Derzeit ist die Lage hier in Bezug auf den Klimaschutz schwierig, trotzdem glaube ich weiter an die Demokratie. Deswegen will ich mich zumindest lokal in meinem Dorf politisch engagieren. Wenn ich das erzähle, warnen mich viele, ich würde enttäuscht werden. Aber es ist einfach, sich zu beschweren und nichts zu tun. Ich muss mich für meine Zukunft einsetzen.“

Mehr Informationen über die Klimakrise in Italien

Italien war vor allem in den letzten Jahren stark von den Auswirkungen der Klimakrise betroffen: Vergangenes Frühjahr war durch die heftige Winterdürre in Norditalien der Wasserpegel des Gardasees so niedrig, dass eine Landbrücke auftauchte. Auf die Trockenheit folgten im Mai Starkregenfälle. Die ausgelaugten Böden konnten die Wassermassen nicht aufnehmen. Mindestens neun Menschen kaman ums Leben, 20 000 wurden obdachlos.
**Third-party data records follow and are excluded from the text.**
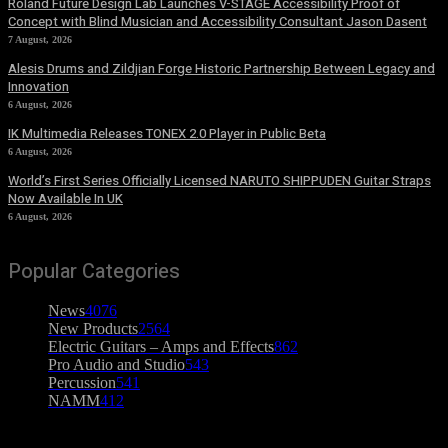
Roland Future Design Lab Launches V-STAGE Accessibility Proof of
Concept with Blind Musician and Accessibility Consultant Jason Dasent
7 August, 2026
Alesis Drums and Zildjian Forge Historic Partnership Between Legacy and
Innovation
6 August, 2026
IK Multimedia Releases TONEX 2.0 Player in Public Beta
6 August, 2026
World’s First Series Officially Licensed NARUTO SHIPPUDEN Guitar Straps
Now Available In UK
6 August, 2026
Popular Categories
News
4076
New Products
2564
Electric Guitars – Amps and Effects
862
Pro Audio and Studio
543
Percussion
541
NAMM
412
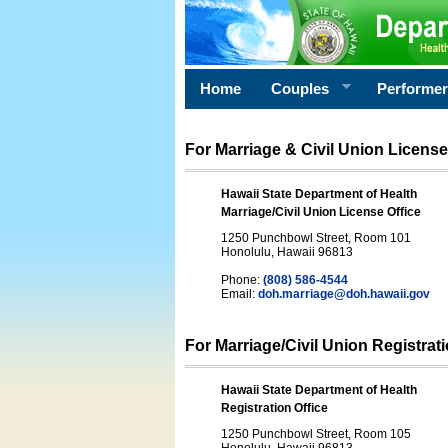
Home
Couples
Performe
For Marriage & Civil Union License
Hawaii State Department of Health
Marriage/Civil Union License Office
1250 Punchbowl Street, Room 101
Honolulu, Hawaii 96813
Phone:
(808) 586-4544
Email:
doh.marriage@doh.hawaii
.gov
For Marriage/Civil Union Registrat
Hawaii State Department of Health
Registration Office
1250 Punchbowl Street, Room 105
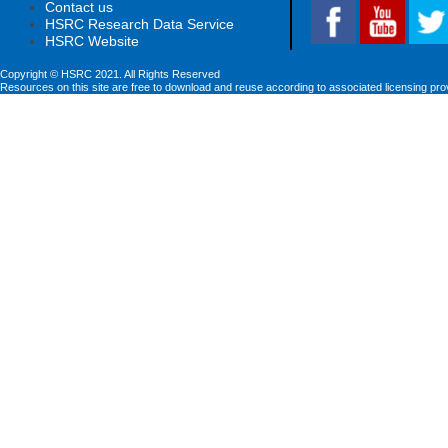
Contact us
HSRC Research Data Service
HSRC Website
Copyright © HSRC 2021. All Rights Reserved
Resources on this site are free to download and reuse according to associated licensing pro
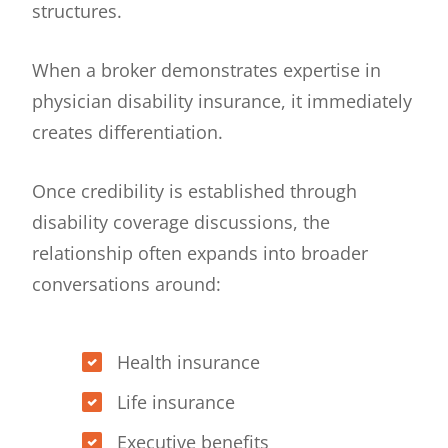
structures.
When a broker demonstrates expertise in
physician disability insurance, it immediately
creates differentiation.
Once credibility is established through
disability coverage discussions, the
relationship often expands into broader
conversations around:
Health insurance
Life insurance
Executive benefits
Ohne schnelle Maßnahmen könnte das Land durch die Folgen der Klimakrise bis 2050 3,7 Prozent seines Bruttoinlandsproduktes verlieren. Italien ist für 0,87 und Prozent der globalen Treibhausgasemissionen verantwortlich und hat damit pro Kopf eine 20 Prozent höhere CO2-Emissionsrate als der Weltdurchschnitt. Seit Antritt der rechtsextremen Regierung unter Giorgia Meloni im Oktober 2022 steht in Italien Klimaschutz sehr weit hinten an. Die Klimakrise wird von Meloni und ihren Partei-Kolleg:innen immer wieder heruntergespielt. Und das, obwohl die Auswirkungen in dem Land so spürbar sind wie in wenigen anderen Regionen Europas.